## Your task
All of the data needs to come back exactly as written.

## Given records

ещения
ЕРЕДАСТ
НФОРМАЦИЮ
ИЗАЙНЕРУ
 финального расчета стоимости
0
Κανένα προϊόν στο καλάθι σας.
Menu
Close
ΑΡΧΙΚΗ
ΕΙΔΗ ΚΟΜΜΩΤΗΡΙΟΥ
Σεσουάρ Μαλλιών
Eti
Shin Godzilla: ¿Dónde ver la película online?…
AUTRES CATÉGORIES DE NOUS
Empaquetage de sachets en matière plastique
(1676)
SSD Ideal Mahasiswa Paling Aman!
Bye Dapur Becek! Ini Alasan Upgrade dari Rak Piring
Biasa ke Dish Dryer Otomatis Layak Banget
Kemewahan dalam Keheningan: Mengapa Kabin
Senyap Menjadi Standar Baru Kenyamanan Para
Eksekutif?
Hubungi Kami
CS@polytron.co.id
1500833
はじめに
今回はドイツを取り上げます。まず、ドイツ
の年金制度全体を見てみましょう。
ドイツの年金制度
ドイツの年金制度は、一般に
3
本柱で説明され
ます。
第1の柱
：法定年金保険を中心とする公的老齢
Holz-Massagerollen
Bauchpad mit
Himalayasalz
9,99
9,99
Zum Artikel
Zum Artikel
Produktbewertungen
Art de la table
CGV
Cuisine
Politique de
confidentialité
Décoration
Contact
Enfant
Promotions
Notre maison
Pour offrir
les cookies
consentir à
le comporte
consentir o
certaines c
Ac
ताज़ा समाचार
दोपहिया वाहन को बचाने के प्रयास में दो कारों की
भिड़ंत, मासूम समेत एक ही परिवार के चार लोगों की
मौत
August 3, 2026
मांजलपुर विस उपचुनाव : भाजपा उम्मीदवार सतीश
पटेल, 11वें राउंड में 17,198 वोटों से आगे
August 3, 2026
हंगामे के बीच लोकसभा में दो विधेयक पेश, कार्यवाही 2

## Solution
ещения
ЕРЕДАСТ
НФОРМАЦИЮ
ИЗАЙНЕРУ
 финального расчета стоимости
0
Κανένα προϊόν στο καλάθι σας.
Menu
Close
ΑΡΧΙΚΗ
ΕΙΔΗ ΚΟΜΜΩΤΗΡΙΟΥ
Σεσουάρ Μαλλιών
Eti
Shin Godzilla: ¿Dónde ver la película online?…
AUTRES CATÉGORIES DE NOUS
Empaquetage de sachets en matière plastique
(1676)
SSD Ideal Mahasiswa Paling Aman!
Bye Dapur Becek! Ini Alasan Upgrade dari Rak Piring
Biasa ke Dish Dryer Otomatis Layak Banget
Kemewahan dalam Keheningan: Mengapa Kabin
Senyap Menjadi Standar Baru Kenyamanan Para
Eksekutif?
Hubungi Kami
CS@polytron.co.id
1500833
はじめに
今回はドイツを取り上げます。まず、ドイツ
の年金制度全体を見てみましょう。
ドイツの年金制度
ドイツの年金制度は、一般に
3
本柱で説明され
ます。
第1の柱
：法定年金保険を中心とする公的老齢
Holz-Massagerollen
Bauchpad mit
Himalayasalz
9,99
9,99
Zum Artikel
Zum Artikel
Produktbewertungen
Art de la table
CGV
Cuisine
Politique de
confidentialité
Décoration
Contact
Enfant
Promotions
Notre maison
Pour offrir
les cookies
consentir à
le comporte
consentir o
certaines c
Ac
ताज़ा समाचार
दोपहिया वाहन को बचाने के प्रयास में दो कारों की
भिड़ंत, मासूम समेत एक ही परिवार के चार लोगों की
मौत
August 3, 2026
मांजलपुर विस उपचुनाव : भाजपा उम्मीदवार सतीश
पटेल, 11वें राउंड में 17,198 वोटों से आगे
August 3, 2026
हंगामे के बीच लोकसभा में दो विधेयक पेश, कार्यवाही 2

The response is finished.